*** Extracted records Section Begins ***
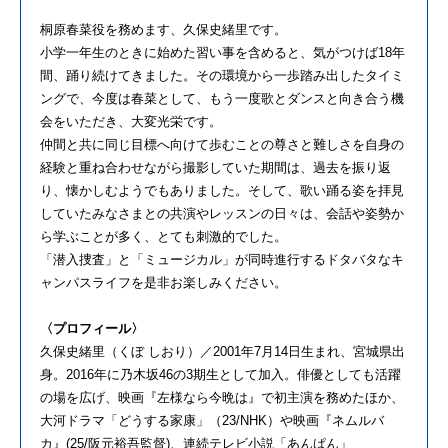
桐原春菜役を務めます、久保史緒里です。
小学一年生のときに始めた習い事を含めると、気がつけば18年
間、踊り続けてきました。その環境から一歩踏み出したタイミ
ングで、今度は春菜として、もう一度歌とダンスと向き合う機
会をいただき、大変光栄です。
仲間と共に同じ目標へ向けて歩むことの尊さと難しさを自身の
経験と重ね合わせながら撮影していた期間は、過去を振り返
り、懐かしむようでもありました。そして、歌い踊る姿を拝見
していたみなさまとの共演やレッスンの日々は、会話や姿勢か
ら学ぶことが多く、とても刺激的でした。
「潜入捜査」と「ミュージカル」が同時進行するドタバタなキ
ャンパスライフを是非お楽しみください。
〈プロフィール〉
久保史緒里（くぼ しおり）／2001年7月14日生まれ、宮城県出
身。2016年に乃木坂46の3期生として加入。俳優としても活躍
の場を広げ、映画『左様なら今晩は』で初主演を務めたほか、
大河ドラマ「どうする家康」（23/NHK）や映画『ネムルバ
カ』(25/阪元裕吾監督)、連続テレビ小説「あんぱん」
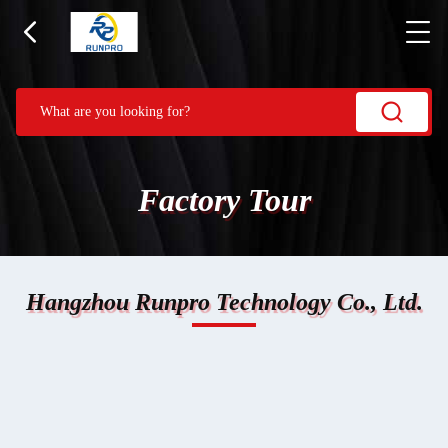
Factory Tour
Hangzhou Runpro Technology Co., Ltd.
*** Extracted records Section Ends ***
*** Extracted records Section Begins ***
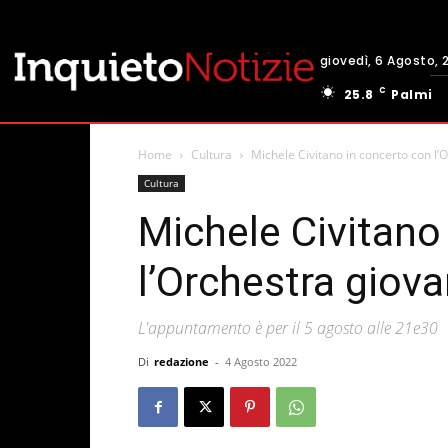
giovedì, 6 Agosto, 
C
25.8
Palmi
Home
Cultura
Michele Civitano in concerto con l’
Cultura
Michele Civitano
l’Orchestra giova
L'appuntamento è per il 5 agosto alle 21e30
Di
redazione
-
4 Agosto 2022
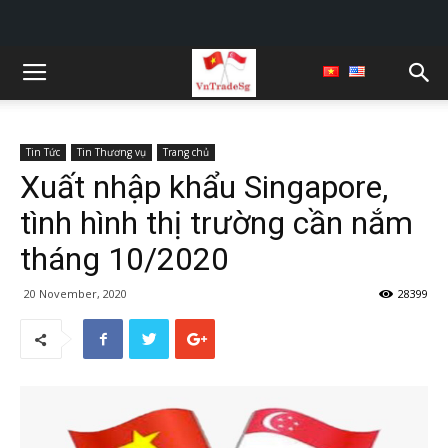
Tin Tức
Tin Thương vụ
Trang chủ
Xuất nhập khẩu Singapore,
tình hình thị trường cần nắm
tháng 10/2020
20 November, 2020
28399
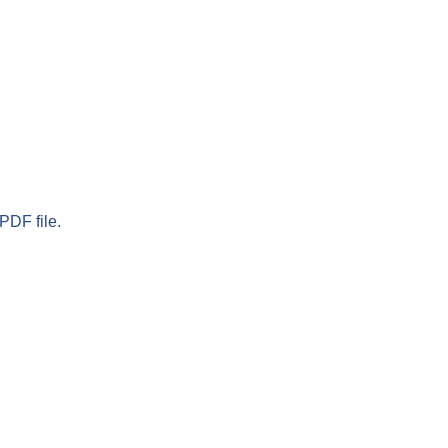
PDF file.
*** Extracted records Section Ends ***
*** Extracted records Section Begins ***
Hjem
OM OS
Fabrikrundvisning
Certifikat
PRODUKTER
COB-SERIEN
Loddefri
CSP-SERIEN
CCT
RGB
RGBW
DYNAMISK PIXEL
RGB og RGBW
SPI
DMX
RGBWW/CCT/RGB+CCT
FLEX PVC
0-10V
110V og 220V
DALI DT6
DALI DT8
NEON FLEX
*** Extracted records Section Ends ***
What's needed is an exact copy of the lines above from the one with "の場を広げ、映画『左様なら今晩は』で初主演を務めたほか、" through the one with "Hangzhou Runpro Technology Co., Ltd.", both included; the pictures stay out.

* _Exercise result_
の場を広げ、映画『左様なら今晩は』で初主演を務めたほか、
大河ドラマ「どうする家康」（23/NHK）や映画『ネムルバ
カ』(25/阪元裕吾監督)、連続テレビ小説「あんぱん」
Factory Tour
Hangzhou Runpro Technology Co., Ltd.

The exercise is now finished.